The novel essentially consists of the nameless narrator’s account of the murder of her younger sister, Yuriko, and her pseudo-friend from high school, Kazue, each of whom were marred by deep psychological imperfections. These emotional deficiencies were exacerbated by the harsh and competitive nature of the exclusive private high school that the two attended. In the end, both Yuriko and Kazue became prostitutes and were both ultimately murdered by the same unsavory client.

Putting the sensationalism of the novel aside, perhaps the most chilling aspect of Grotesque is the voice of the narrator. The reader quickly becomes inured to the sex and violence, but the cold and bitter tone of the narrator, as well as her pronounced disgust with her fellow human beings, continue to add a tinge of horror to the novel until the very last page. The narrator occasionally interrupts herself to present “evidence” concerning the two murder cases: the diary of her sister, the testimony of the murder suspect, and a letter from her old classmate. These stories within the story allow the reader to experience the voices of the novel’s other main characters, each of whom is just as disturbing as the main narrator.

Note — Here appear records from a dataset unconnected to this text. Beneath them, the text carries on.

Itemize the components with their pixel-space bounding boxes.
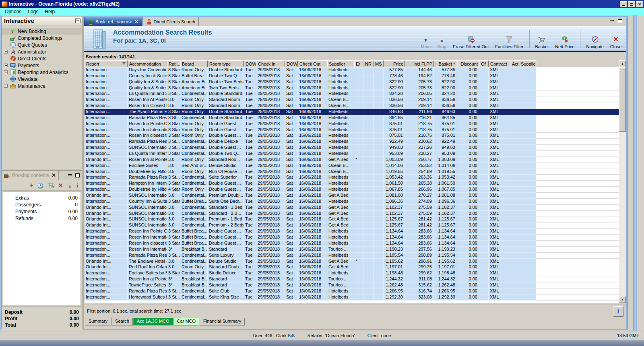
table-row[interactable]: Internation...La Quinta Inn and Su...3 S… <box>85 91 619 97</box>
list-item[interactable]: Extras 0.00 <box>3 194 80 201</box>
sidebar-item-new-booking[interactable]: New Booking <box>2 28 82 35</box>
table-row[interactable]: Internation...Homewood Suites Int...3 St… <box>85 295 619 301</box>
list-item[interactable]: Refunds 0.00 <box>3 215 80 222</box>
table-row[interactable]: Internation...Ramada Plaza Resort...3 St… <box>85 115 619 121</box>
table-row[interactable]: Internation...Rosen Inn International3 S… <box>85 127 619 133</box>
table-row[interactable]: Internation...Days Inn Convention...3 St… <box>85 67 619 73</box>
table-row[interactable]: Internation...Rosen Inn at Pointe ...3*B… <box>85 276 619 282</box>
table-row[interactable]: Orlando Int...Red Roof Inn Orland...3.0R… <box>85 264 619 270</box>
sidebar-item-viewdata[interactable]: Viewdata <box>2 76 82 82</box>
sidebar-item-payments[interactable]: $ Payments <box>2 62 82 69</box>
table-row[interactable]: Internation...Doubletree by Hilton ...4 … <box>85 187 619 193</box>
erase-filtered-out-button[interactable]: Erase Filtered Out <box>450 28 491 50</box>
info-icon[interactable]: i <box>76 183 78 188</box>
tab-summary[interactable]: Summary <box>85 318 111 325</box>
table-row[interactable]: Internation...Rosen Inn Pointe Orl...3 S… <box>85 121 619 127</box>
table-row[interactable]: Internation...TownePlace Suites O...3*Br… <box>85 282 619 288</box>
table-row[interactable]: Orlando Int...SUNSOL Internationa...3.0C… <box>85 211 619 217</box>
expand-icon[interactable] <box>4 84 8 88</box>
close-panel-icon[interactable]: ✕ <box>52 172 56 178</box>
panel-minimize-icon[interactable] <box>68 174 72 175</box>
column-header-ms[interactable]: MS <box>374 60 384 67</box>
table-row[interactable]: Internation...Country Inn & Suites...3 S… <box>85 73 619 79</box>
add-icon[interactable]: + <box>29 183 33 188</box>
table-row[interactable]: Internation...Ramada Plaza Resort...3 St… <box>85 139 619 145</box>
column-header-check-in[interactable]: Check In <box>256 60 285 67</box>
column-header-basket[interactable]: Basket▼ <box>434 60 457 67</box>
column-header-board[interactable]: Board <box>180 60 208 67</box>
expand-icon[interactable] <box>4 50 8 54</box>
column-header-discount[interactable]: Discount <box>457 60 479 67</box>
refresh-clock-icon[interactable] <box>37 182 43 189</box>
collapse-panel-icon[interactable] <box>75 19 80 23</box>
table-row[interactable]: Internation...Rosen Inn At Pointe ...3.0… <box>85 97 619 103</box>
column-header-er[interactable]: Er <box>354 60 363 67</box>
tab-booking-ref[interactable]: Book. ref.: <none> ✕ <box>84 17 142 26</box>
table-row[interactable]: Internation...The Avanti Palms Re...3 St… <box>85 109 619 115</box>
basket-button[interactable]: Basket <box>533 28 551 50</box>
mdi-maximize-icon[interactable] <box>618 19 622 23</box>
list-item[interactable]: Passengers 0 <box>3 201 80 208</box>
column-header-check-out[interactable]: Check Out <box>298 60 327 67</box>
column-header-resort[interactable]: Resort <box>85 60 128 67</box>
table-row[interactable]: Internation...Ramada Plaza Resort...3 St… <box>85 253 619 259</box>
table-row[interactable]: Internation...Ramada Plaza Resort...3 St… <box>85 175 619 181</box>
sidebar-item-reporting[interactable]: Reporting and Analytics <box>2 69 82 76</box>
table-row[interactable]: Internation...Rosen Inn International3*B… <box>85 247 619 253</box>
list-item[interactable]: Payments 0.00 <box>3 208 80 215</box>
table-row[interactable]: Internation...Hampton Inn Interna...3 St… <box>85 181 619 187</box>
scrollbar-thumb[interactable] <box>619 67 626 132</box>
column-header-nr[interactable]: NR <box>363 60 374 67</box>
table-row[interactable]: Internation...Country Inn & Suites...3 S… <box>85 199 619 205</box>
table-row[interactable]: Orlando Int...SUNSOL Internationa...3.0C… <box>85 193 619 199</box>
cart-add-icon[interactable] <box>47 182 54 188</box>
tab-search[interactable]: Search <box>111 318 133 325</box>
sidebar-item-completed-bookings[interactable]: $ Completed Bookings <box>2 35 82 41</box>
table-row[interactable]: Internation...Doubletree by Hilton ...3.… <box>85 169 619 175</box>
sidebar-item-quick-quotes[interactable]: Quick Quotes <box>2 41 82 48</box>
minimize-button[interactable] <box>620 1 627 7</box>
column-header-rati-[interactable]: Rati... <box>167 60 180 67</box>
table-row[interactable]: Internation...Quality Inn & Suites3 Star… <box>85 85 619 91</box>
column-header-supplier[interactable]: Supplier <box>327 60 354 67</box>
table-row[interactable]: Orlando Int...SUNSOL Internationa...3.0C… <box>85 222 619 229</box>
table-row[interactable]: Orlando Int...SUNSOL Internationa...3.0C… <box>85 205 619 211</box>
mdi-minimize-icon[interactable] <box>610 20 614 21</box>
close-results-button[interactable]: ✕ Close <box>608 28 624 50</box>
table-row[interactable]: Internation...Rosen Inn closest to ...3 … <box>85 241 619 247</box>
sidebar-item-administrator[interactable]: Administrator <box>2 48 82 55</box>
restore-button[interactable] <box>628 1 635 7</box>
table-row[interactable]: Internation...Enclave Suites by Sk...3 S… <box>85 270 619 276</box>
column-header-accommodation[interactable]: Accommodation <box>128 60 167 67</box>
column-header-act-supplier[interactable]: Act. Supplier <box>510 60 536 67</box>
sidebar-item-direct-clients[interactable]: Direct Clients <box>2 55 82 62</box>
table-row[interactable]: Orlando Int...The Enclave Hotel & ...3.0… <box>85 259 619 265</box>
table-row[interactable]: Orlando Int...Rosen Inn at Pointe ...3.0… <box>85 157 619 163</box>
panel-maximize-icon[interactable] <box>75 173 80 177</box>
tab-financial-summary[interactable]: Financial Summary <box>200 318 245 325</box>
booking-contents-tab[interactable]: Booking contents ✕ <box>2 171 59 180</box>
tab-direct-clients-search[interactable]: Direct Clients Search <box>143 17 199 26</box>
palm-tree-icon[interactable] <box>67 182 73 188</box>
expand-icon[interactable] <box>4 64 8 67</box>
filter-funnel-icon[interactable] <box>122 62 126 66</box>
column-header-of[interactable]: Of <box>479 60 489 67</box>
tab-close-icon[interactable]: ✕ <box>135 19 139 25</box>
column-header-price[interactable]: Price <box>384 60 405 67</box>
nett-price-button[interactable]: $ Nett Price <box>553 28 577 50</box>
menu-options[interactable]: Options <box>2 8 25 15</box>
menu-help[interactable]: Help <box>41 8 58 15</box>
close-button[interactable]: × <box>636 1 643 7</box>
table-row[interactable]: Internation...Enclave Suites3.0Bed And B… <box>85 163 619 169</box>
table-row[interactable]: Internation...Rosen Inn Closest to...3.5… <box>85 103 619 109</box>
table-row[interactable]: Internation...Rosen Inn Pointe Orl...3 S… <box>85 229 619 235</box>
expand-icon[interactable] <box>4 70 8 74</box>
column-header-dow[interactable]: DOW <box>244 60 256 67</box>
scroll-down-icon[interactable]: ▼ <box>619 296 626 303</box>
table-row[interactable]: Internation...Rosen Inn International3 S… <box>85 235 619 241</box>
column-header-incl-fl-pp[interactable]: Incl.Fl.PP <box>405 60 434 67</box>
table-row[interactable]: Internation...Ramada Plaza Resort...3 St… <box>85 288 619 295</box>
facilities-filter-button[interactable]: Facilities Filter <box>493 28 526 50</box>
table-row[interactable]: Internation...Quality Inn & Suites3 Star… <box>85 79 619 85</box>
scroll-up-icon[interactable]: ▲ <box>619 60 626 67</box>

In America, Kirino is mainly known for her first translated work, a massive chunk of a murder novel called Out (アウト, translated by Stephen Snyder). Like Out, Grotesque is long and depressing, and it would be a stretch to call any of the characters sympathetic. Unlike Out, however, Grotesque has a much smoother style, courtesy of translator Rebecca Copeland, and is therefore much easier to read. Also, compared to Out, the characters of Grotesque are much more artistically presented. Namely, in this novel, Kirino chooses to explore her characters’ depravity instead of merely wallowing in it. Moreover, I found the portion of the book that concerns the narrators’ experiences at their high school to be extremely entertaining. As I said earlier, Grotesque is not for the squeamish, but those readers who can deal with the darkness will be pleased to find an occasional glimmer of good writing and entrancing character study.

I should note that the version of Grotesque I reviewed is the British version, which I purchased in Japan. The American version of the book has been edited to remove all references to male child prostitution. Don’t let this deter you from reading the novel, though – the passages that were cut aren’t particularly riveting or important.